Thursday's press release came a month after the ARB announced that 1998 was another banner year for smog in Los Angeles — or the lack thereof.

In a Jan. 1 story, ARB spokesman Rich Varenchik — who happens to live in Santa Clarita and once was a reporter for The Signal — noted that there were 148 stage-one smog alerts in the South Coast Air Basin in 1970. The number dropped to 101 in 1980, 41 in 1990 and just 12 in 1998.

Even without the numbers, if you've lived here awhile you know our air is a lot better than it was in the 1970s.

According to Varenchik, our air continues to improve because of the myriad steps taken by agencies like the ARB and the South Coast AQMD. In 1998 ARB developed new standards to reduce emissions from cars and light trucks, lawn and garden equipment, motorcycles and off-road equipment, outboard boat engines and personal watercraft. An inspection program was undertaken to reduce smoke from heavy-duty diesel trucks, and in 2004, Varenchik said, new regulations will take effect to bring emissions from sport utility vehicles down to the level of automobiles.

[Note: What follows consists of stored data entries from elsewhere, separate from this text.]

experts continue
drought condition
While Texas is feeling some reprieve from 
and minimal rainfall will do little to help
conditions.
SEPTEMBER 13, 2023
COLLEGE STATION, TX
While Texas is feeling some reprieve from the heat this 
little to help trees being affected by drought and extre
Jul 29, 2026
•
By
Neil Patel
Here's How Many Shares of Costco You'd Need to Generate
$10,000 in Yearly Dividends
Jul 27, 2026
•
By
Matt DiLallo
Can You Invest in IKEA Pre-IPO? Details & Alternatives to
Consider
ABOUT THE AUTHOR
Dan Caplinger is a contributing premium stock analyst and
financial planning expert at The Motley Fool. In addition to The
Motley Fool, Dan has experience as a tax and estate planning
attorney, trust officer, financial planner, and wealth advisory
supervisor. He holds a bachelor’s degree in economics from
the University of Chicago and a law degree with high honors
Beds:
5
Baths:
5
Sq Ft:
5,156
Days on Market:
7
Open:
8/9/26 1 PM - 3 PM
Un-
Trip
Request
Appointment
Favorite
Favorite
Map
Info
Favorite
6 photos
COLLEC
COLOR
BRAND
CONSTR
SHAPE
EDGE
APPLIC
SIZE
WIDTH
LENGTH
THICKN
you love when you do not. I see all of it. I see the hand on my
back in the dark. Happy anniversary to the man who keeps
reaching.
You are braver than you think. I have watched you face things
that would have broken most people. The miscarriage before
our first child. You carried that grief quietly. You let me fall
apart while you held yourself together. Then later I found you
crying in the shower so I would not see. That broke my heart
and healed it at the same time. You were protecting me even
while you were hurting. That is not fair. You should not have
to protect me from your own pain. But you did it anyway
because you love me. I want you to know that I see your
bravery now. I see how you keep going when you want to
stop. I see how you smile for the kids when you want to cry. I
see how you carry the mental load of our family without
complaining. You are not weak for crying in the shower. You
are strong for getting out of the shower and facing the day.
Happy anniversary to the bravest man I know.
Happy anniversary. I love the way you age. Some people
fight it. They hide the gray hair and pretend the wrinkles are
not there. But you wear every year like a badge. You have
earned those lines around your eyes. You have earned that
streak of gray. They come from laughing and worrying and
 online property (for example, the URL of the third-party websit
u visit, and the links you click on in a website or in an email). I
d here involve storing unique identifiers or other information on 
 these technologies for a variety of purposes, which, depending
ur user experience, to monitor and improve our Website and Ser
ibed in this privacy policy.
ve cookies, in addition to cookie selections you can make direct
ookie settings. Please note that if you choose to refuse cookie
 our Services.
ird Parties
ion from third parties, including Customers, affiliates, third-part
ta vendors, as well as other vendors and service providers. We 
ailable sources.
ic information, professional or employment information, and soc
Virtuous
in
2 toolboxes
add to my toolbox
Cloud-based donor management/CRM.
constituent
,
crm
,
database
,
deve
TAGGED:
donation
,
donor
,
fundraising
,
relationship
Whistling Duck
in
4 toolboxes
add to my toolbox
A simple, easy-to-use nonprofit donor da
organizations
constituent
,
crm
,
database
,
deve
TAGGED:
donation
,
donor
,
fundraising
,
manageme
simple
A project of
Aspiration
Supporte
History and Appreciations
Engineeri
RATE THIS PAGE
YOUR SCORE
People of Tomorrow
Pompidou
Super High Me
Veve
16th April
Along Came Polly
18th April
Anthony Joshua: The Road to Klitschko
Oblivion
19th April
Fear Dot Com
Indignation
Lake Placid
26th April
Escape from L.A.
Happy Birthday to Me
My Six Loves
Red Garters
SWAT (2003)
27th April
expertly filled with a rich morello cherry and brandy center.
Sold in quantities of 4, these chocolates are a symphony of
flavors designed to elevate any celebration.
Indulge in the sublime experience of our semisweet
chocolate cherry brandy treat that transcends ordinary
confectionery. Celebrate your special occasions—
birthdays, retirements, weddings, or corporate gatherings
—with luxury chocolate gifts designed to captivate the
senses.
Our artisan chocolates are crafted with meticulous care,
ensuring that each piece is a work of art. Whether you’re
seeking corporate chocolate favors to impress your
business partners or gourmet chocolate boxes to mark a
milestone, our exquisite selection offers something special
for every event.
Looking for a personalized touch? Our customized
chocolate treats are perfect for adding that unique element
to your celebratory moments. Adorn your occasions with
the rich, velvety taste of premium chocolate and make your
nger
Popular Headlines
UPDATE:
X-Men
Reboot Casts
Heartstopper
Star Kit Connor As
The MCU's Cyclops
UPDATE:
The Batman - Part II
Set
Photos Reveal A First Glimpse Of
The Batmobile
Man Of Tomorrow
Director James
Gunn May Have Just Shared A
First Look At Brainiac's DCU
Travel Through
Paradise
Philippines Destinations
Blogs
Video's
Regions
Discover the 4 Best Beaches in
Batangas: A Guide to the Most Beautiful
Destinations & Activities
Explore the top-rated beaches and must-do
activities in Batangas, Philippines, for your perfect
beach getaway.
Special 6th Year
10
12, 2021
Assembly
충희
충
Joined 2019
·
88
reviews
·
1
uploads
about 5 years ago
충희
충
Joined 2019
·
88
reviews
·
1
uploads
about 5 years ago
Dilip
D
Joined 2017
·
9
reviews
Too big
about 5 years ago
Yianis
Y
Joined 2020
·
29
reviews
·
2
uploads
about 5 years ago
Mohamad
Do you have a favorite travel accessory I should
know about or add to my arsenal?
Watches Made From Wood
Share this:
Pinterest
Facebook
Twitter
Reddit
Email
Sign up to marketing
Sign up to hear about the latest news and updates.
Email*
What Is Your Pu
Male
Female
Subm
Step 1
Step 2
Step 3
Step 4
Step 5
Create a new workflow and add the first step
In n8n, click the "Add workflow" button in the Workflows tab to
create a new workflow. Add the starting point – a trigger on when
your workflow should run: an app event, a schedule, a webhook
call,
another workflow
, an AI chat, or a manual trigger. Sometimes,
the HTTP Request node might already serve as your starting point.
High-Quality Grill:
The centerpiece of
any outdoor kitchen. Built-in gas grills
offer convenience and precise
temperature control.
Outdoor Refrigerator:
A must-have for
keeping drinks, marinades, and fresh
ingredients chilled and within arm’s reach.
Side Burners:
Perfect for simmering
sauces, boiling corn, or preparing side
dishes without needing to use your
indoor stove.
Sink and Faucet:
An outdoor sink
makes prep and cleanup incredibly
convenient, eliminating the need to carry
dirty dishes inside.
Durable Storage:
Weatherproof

Even with all of today's regulations, "California has the dubious distinction of having the worst air in the country," Varenchik said. "That's why the federal government gave California the right to have an Air Resources Board — to make rules that are more stringent than the rest of the nation. A rule that will work for Iowa, Kansas or Minnesota might not do the trick in California."

Another story crossed my desk recently, and if you've read the paper lately, you've probably figured out where I'm going with this.

Gas prices.

Ours are highest. Whether Santa Clarita's are highest is a matter of debate, but overall, California's are highest outside of Hawaii.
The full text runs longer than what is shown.